One of the fun projects I've been involved in at work the past few months has been Motion which we're describing as "a new free beta social application for Movable Type." As Anil wrote today in the blog post announcing the public beta:
But the vision of Motion is something we've been working on for a long time, well before we acquired Pownce or before the tech blogosphere started talking about Google Friend Connect vs. Facebook Connect. So, we'd like to outline some of the guiding principles that informed our creation of Motion, as a starting point to the conversation about where social applications in general are headed.
- The biggest social network is the Internet itself.
- Today’s mainstream social networks are like yesterday’s mainstream media.
- Reveal the community you already have.
- Your social network belongs under your control.
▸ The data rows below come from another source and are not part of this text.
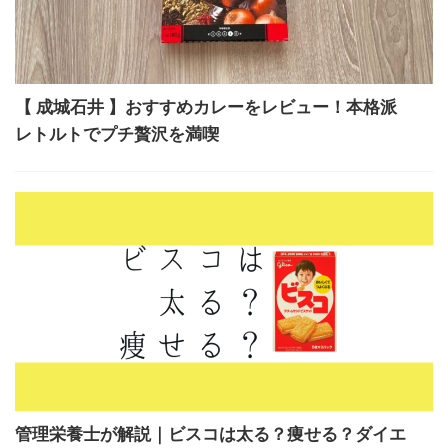
【 成城石井 】おすすめカレーをレビュー！本格派
レトルトでプチ贅沢を満喫
管理栄養士が解説｜ビスコは太る？痩せる？ダイエ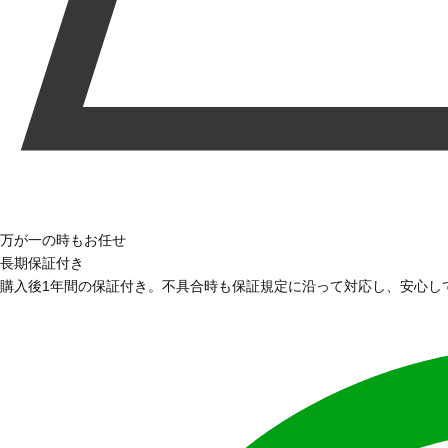
万が一の時もお任せ
長期保証付き
購入後1年間の保証付き。不具合時も保証規定に沿って対応し、安心し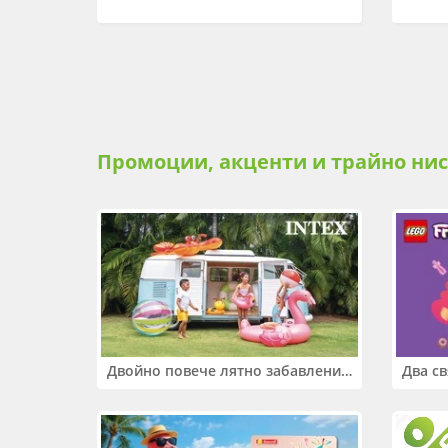
Промоции, акценти и трайно ни
Двойно повече лятно забавление! Купи 2 продукта INTEX и вземи -33%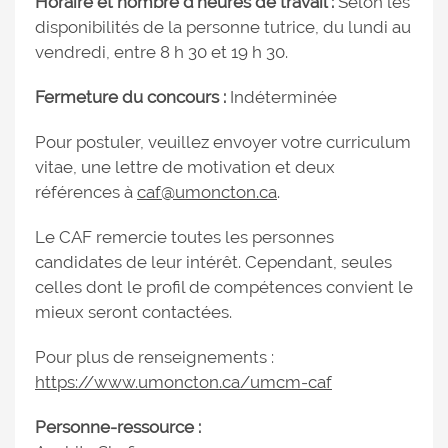
Horaire et nombre d’heures de travail :
Selon les
disponibilités de la personne tutrice, du lundi au
vendredi, entre 8 h 30 et 19 h 30.
Fermeture du concours :
Indéterminée
Pour postuler, veuillez envoyer votre curriculum
vitae, une lettre de motivation et deux
références à
caf@umoncton.ca
.
Le CAF remercie toutes les personnes
candidates de leur intérêt. Cependant, seules
celles dont le profil de compétences convient le
mieux seront contactées.
Pour plus de renseignements :
https://www.umoncton.ca/umcm-caf
Personne-ressource :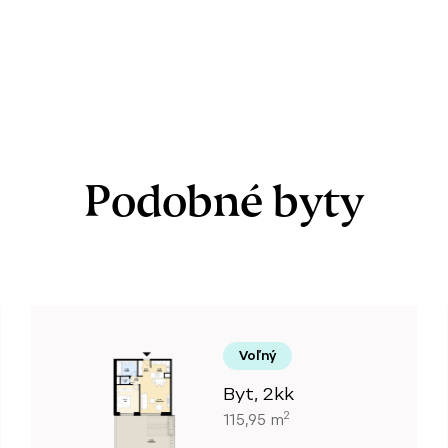
Podobné byty
Voľný
Byt, 2kk
2
115,95 m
- Your community should start with half a billion members.
- The web is in Motion.
Basically, Motion brings even more social feature to Movable Type focused on being able to run an interactive community, a social network, that is connected with the rest of the web. This means that the main page of your site is an aggregation of what your members are posting locally (photos, videos, text, links, etc) as well as the actions they're taking around the web (such as their Twitter updates). Profiles then show what a person has been doing and who they're following. Really just all sorts of interesting stuff that's explained even better on the Movable Type Motion beta page.
It's been a fun project since the team hasn't been thinking about how to cram every latest feature from Facebook, Twitter, Pownce, Tumblr or FriendFeed into Motion, but rather around what real community maintainers are wanting to be able to do with this sort of tool. It also follows through on our announcement at Facebook f8 earlier this year where we said that we would ship support for Facebook Connect, but of course we did it Six Apart style and included support for Google's OpenID Provider as well!
Go open web, go!


Comments
Bringing in stuff from around the web is cool. I guess now we just need to get the Activity Streams spec finished so that stuff from Motion can be pushed or pulled out into the wider web too.
SYNERGY! :)
I'd certainly love to be able to use Motion on my own site for my own microblogging while still being visible to the rest of the web; right now I just seem to randomly jump between Twitter, FriendFeed and Identi.ca because I can't decide which one to use, but really I just want to host it myself. :)
Wondering what you're going to make with Pownce, then :-)
And another issue to be solved becomes apparent from the screenshots: The amount of buttons to login.. Imagine nearly every service being an openid provider.. I guess you don't want to list 100 buttons.